Moran's I explanation

13709
9
12-29-2010 07:15 AM
ToddMcDonnell
New Contributor II
I am using the Moran's I tool to check for spatial autocorrelation in the residuals generated from the OLS model to determine if geographically weighted regression might be appropriate for the data.

I am wondering what the Moran's I tool uses to calculate the z-score? I have read the documentation and it seems that it determines the difference between each residual value and the mean of all the residuals, and then checks to see if these magnitudes are clustered or dispersed (or random).

Can someone verify my interpretation and/or provide additional explanation?
0 Kudos
9 Replies
JeffreyEvans
Occasional Contributor III
A quick Google on Moran's-I provides considerable material on your question. ESRI does nothing special in calculating z(i).

Just a few.

http://cran.r-project.org/web/packages/ape/vignettes/MoranI.pdf

http://en.wikipedia.org/wiki/Moran%27s_I

http://www.spatialanalysisonline.com/
0 Kudos
LaurenScott
Occasional Contributor
Hi Todd,
Our mathematics for the Global Moran's I tool is given here:
http://help.arcgis.com/en/arcgisdesktop/10.0/help/index.html#/How_Spatial_Autocorrelation_Global_Mor...

This document also provides information about interpretation and FAQs.  I hope this helps 🙂

Your post said something about testing your OLS regression residuals in order to determine if GWR is appropriate for your data.  Please keep in mind that spatial Autocorrelation in your OLS residuals almost always means you are missing a key explanatory variable from your model.  GWR is a regression method that deals with non-stationarity... it is not a fix for misspecification nor a method specifically designed to address spatially autocorrelation residuals.

In case you might be interested, we have lots of resources about the tools in the Spatial Statistics toolbox: www.bit.ly/spatialstats.  We have a sample script, for example, called Exploratory Regression.  The documentation for that tool includes strategies for finding a properly specified OLS model.

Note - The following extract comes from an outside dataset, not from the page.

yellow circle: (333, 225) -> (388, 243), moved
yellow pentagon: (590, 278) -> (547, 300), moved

Anyway, I hope very much that this information is helpful to you.
Best wishes,
Lauren M Scott, PhD
Esri
Geoprocessing, Spatial Statistics
0 Kudos
toddsams
New Contributor III
Thanks Lauren,

Non-stationarity can result in spatial autocorrelation, correct? 

So, if you use GWR to accommodate the non-stationarity, it should help reduce spatial autocorrelation, right?

Todd
0 Kudos
JeffreyEvans
Occasional Contributor III
Todd,
Nonstationarity is a second-order spatial effect and is commonly referred to as "pseudo-autocorrelation". Often nonstationarity in ecological models is caused by a spatial dependency on an auxiliary variable. Moran's-I is a statistic used to identify first-order spatial effects. It is important to understand these distinctions before interpreting the results of a exploratory spatial data analysis. You can think of first-order effects as global and second-order as local. In traditional geostatistics there are a few models of nonstationarity. The most conservative is stationary mean and variance and the most relaxed is a stationary mean. You can explore nonstationarity using the local LISA or Getis-Ord (Gi*) statistics. 

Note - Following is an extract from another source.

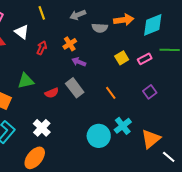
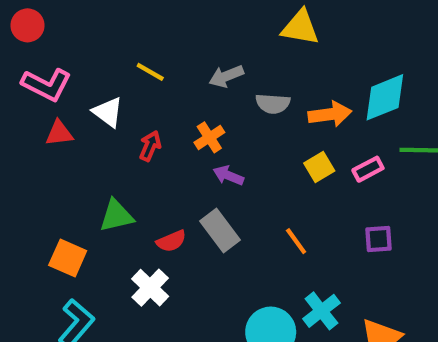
yellow line: (42, 13) -> (150, 72), turned -40
orange arrow: (124, 20) -> (330, 114), moved
purple square: (150, 92) -> (379, 239), turned 32
white cross: (42, 128) -> (150, 288), moved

I do disagree with Lauren in that if your residuals appear heteroscedastic this is often indicative of autocorrelation or non-independence in your model but not always spatial dependency. It is a fallacy that residual structure indicate model misspecification. You can also have the variable that is causing a spatial dependency present in the regression and still observe structure in your residuals, as you would expect. The mere presence of variables exhibiting first or second order effects does not detrend the effect in an OLS. GWR is a regression model that is appropriate when you have a second order spatial effect and was designed specifically to account for nonstationarity. GWR does not "reduce spatial autocorrelation" but rather incorporates it. If autocorrelation is due to first-order effects then a spatial regression or spatial autoregressive model is called for (or even a OLS with a spatial lag term). Since GWR is a local regression, akin to ridge or kernel regression, it does a poor job at estimating first order trend. However, with second order spatial effects one would expect to have a fairly non-linear relationship, making GWR very attractive. Alternative methods would be conditional autoregressive model (CAR), non-parametric (Random Forests) or semi-parametric (Spline regression) models.

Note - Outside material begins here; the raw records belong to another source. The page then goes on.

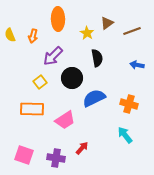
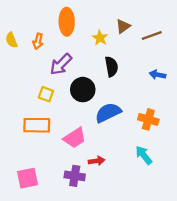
yellow square: (40, 82) -> (46, 94), turned -32
red arrow: (82, 148) -> (97, 161), moved, turned 40
pink square: (24, 155) -> (28, 178), turned -30
purple cross: (56, 158) -> (75, 176), moved

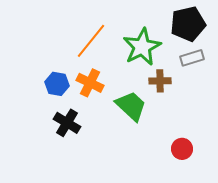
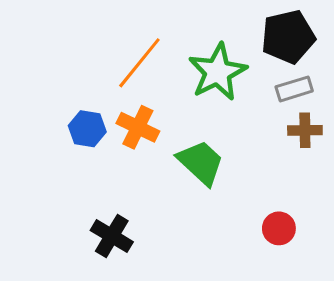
brown cross: (160, 81) -> (305, 130), moved
black cross: (67, 123) -> (112, 236), moved

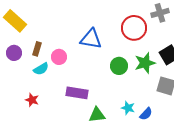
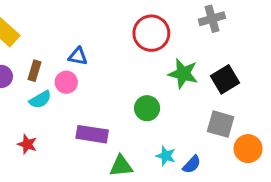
red circle: (134, 28) -> (151, 33), moved
blue triangle: (91, 39) -> (78, 56), moved, size x0.6
green star: (145, 63) -> (183, 74), moved, turned 30
green circle: (119, 66) -> (147, 108), moved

Spatial statistics is a rather large sub-discipline of statistics and a complex one at that. While ESRI has developed some very nice tools for exploratory analysis I would highly encourage you to read some of the primary literature and consider using a statistical package (e.g., R, S+) that is better suited for this type of analysis.

Some good places to start in understanding spatial statistics are:

Fortin, M-J & M. Dale (2006) Spatial Analysis: A Guide for Ecologist. Cambridge University Press.

Haining, R. (2003) Spatial Data Analysis: Theory and Practice. Cambridge University Press.

Isaaks, E.H. & R.M. Srivastava (1989) An Introduction to Applied Geostatistics. Oxford University Press.
0 Kudos
toddsams
New Contributor III
Thank you for the descriptive information and references Jeffrey.

In response to Lauren's comment that "GWR is not a method specifically designed to address spatially autocorrelated residuals"...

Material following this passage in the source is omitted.